Laplace Equation[edit]

The Laplace equation is a basic PDE that arises in the heat and diffusion equations. The Laplace equation is defined as:

$\nabla^2 u = 0 \Rightarrow \frac{\partial^2 u}{\partial x_1^2} + \frac{\partial^2 u}{\partial x_2^2} + \frac{\partial^2 u}{\partial x_3^2} = 0 ~.$

Solution to Case with 1 Non-homogeneous Boundary Condition[edit]

In a condensed notation in (x,y,z) rectangular coordinates, the Laplace equation in two dimensions reduces to:

$u_{xx}+u_{yy} = 0, u(x,y) ~.$

The solution to the case with 1 non-homogeneous boundary condition is the most basic solution type.

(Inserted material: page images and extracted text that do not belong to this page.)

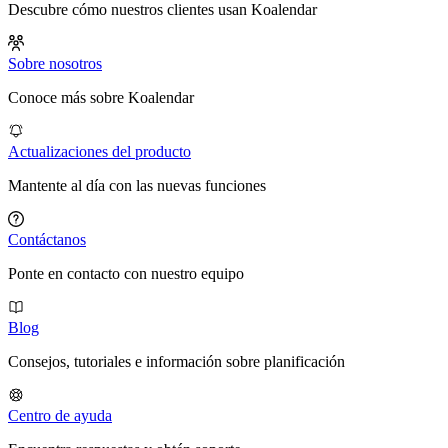
Descubre cómo nuestros clientes usan Koalendar
Sobre nosotros
Conoce más sobre Koalendar
Actualizaciones del producto
Mantente al día con las nuevas funciones
Contáctanos
Ponte en contacto con nuestro equipo
Blog
Consejos, tutoriales e información sobre planificación
Centro de ayuda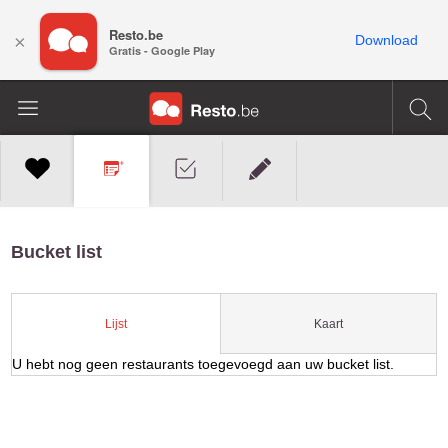
Resto.be
×
Download
Gratis - Google Play
Bucket list
Kaart
Lijst
U hebt nog geen restaurants toegevoegd aan uw bucket list.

For the purposes of this example, we consider that the following boundary conditions hold true for this equation:

$x=0: u(0,y)=f(y)$
$x=L: u(L,y)=0$
$y=0: u(x,0)=0$
$y=M: u(x,M)=0$

Step 1: Separate Variables[edit]

To solve this equation, we assume that the function $u(x,y)$ is comprised of two functions $\textstyle X(x)$ and $\textstyle Y(y)$ such that $\textstyle u(x,y)=X(x)Y(y)$ . Hence, $u_{xx}=X''(x)Y(y)$ and $u_{yy}=X(x)Y''(y) ~.$ Making the substitutions into the Laplace equation, we get:

$X''Y+XY''=0$

$\Rightarrow \frac{X''}{X} + \frac{Y''}{Y} = 0$

$\Rightarrow \frac{X''}{X} = -\frac{Y''}{Y} = \mu$

The $\mu$ is called a separation constant because the solution to the equation must yield a constant. Because of the separation constant, it yields two linear ODEs:

$X''-\mu X=0$
$Y''+\mu Y=0$

Step 2: Translate Boundary Conditions[edit]

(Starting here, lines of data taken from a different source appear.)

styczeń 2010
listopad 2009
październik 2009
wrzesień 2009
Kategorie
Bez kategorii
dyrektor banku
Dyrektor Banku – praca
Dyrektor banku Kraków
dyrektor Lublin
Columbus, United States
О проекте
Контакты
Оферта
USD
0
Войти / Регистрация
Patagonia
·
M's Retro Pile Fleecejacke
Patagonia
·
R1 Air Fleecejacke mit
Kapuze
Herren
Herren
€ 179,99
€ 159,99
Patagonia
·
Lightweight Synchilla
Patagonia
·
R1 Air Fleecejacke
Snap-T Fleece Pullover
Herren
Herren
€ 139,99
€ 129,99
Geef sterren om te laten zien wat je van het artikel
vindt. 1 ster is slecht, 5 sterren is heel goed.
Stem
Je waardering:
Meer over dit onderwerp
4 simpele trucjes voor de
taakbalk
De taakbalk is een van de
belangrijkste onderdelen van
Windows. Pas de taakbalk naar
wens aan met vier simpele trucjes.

Translating the boundary conditions allows us to divide the boundary conditions among the variables. This division yields:

$u(0,y)=X(0)Y(y)=f(x) \quad \forall y \in \lbrack 0,M \rbrack$
$u(L,y)=X(L)Y(y)=0 \quad \forall y \in \lbrack 0,M \rbrack \Rightarrow X(L)=0$
$u(x,0)=X(x)Y(y)=0 \quad \forall x \in \lbrack 0,L \rbrack \Rightarrow Y(0)=0$
$u(x,M)=X(x)Y(y)=0 \quad \forall x \in \lbrack 0,L \rbrack \Rightarrow Y(M)=0$

Step 3: Solve the Sturm-Liouville Problem[edit]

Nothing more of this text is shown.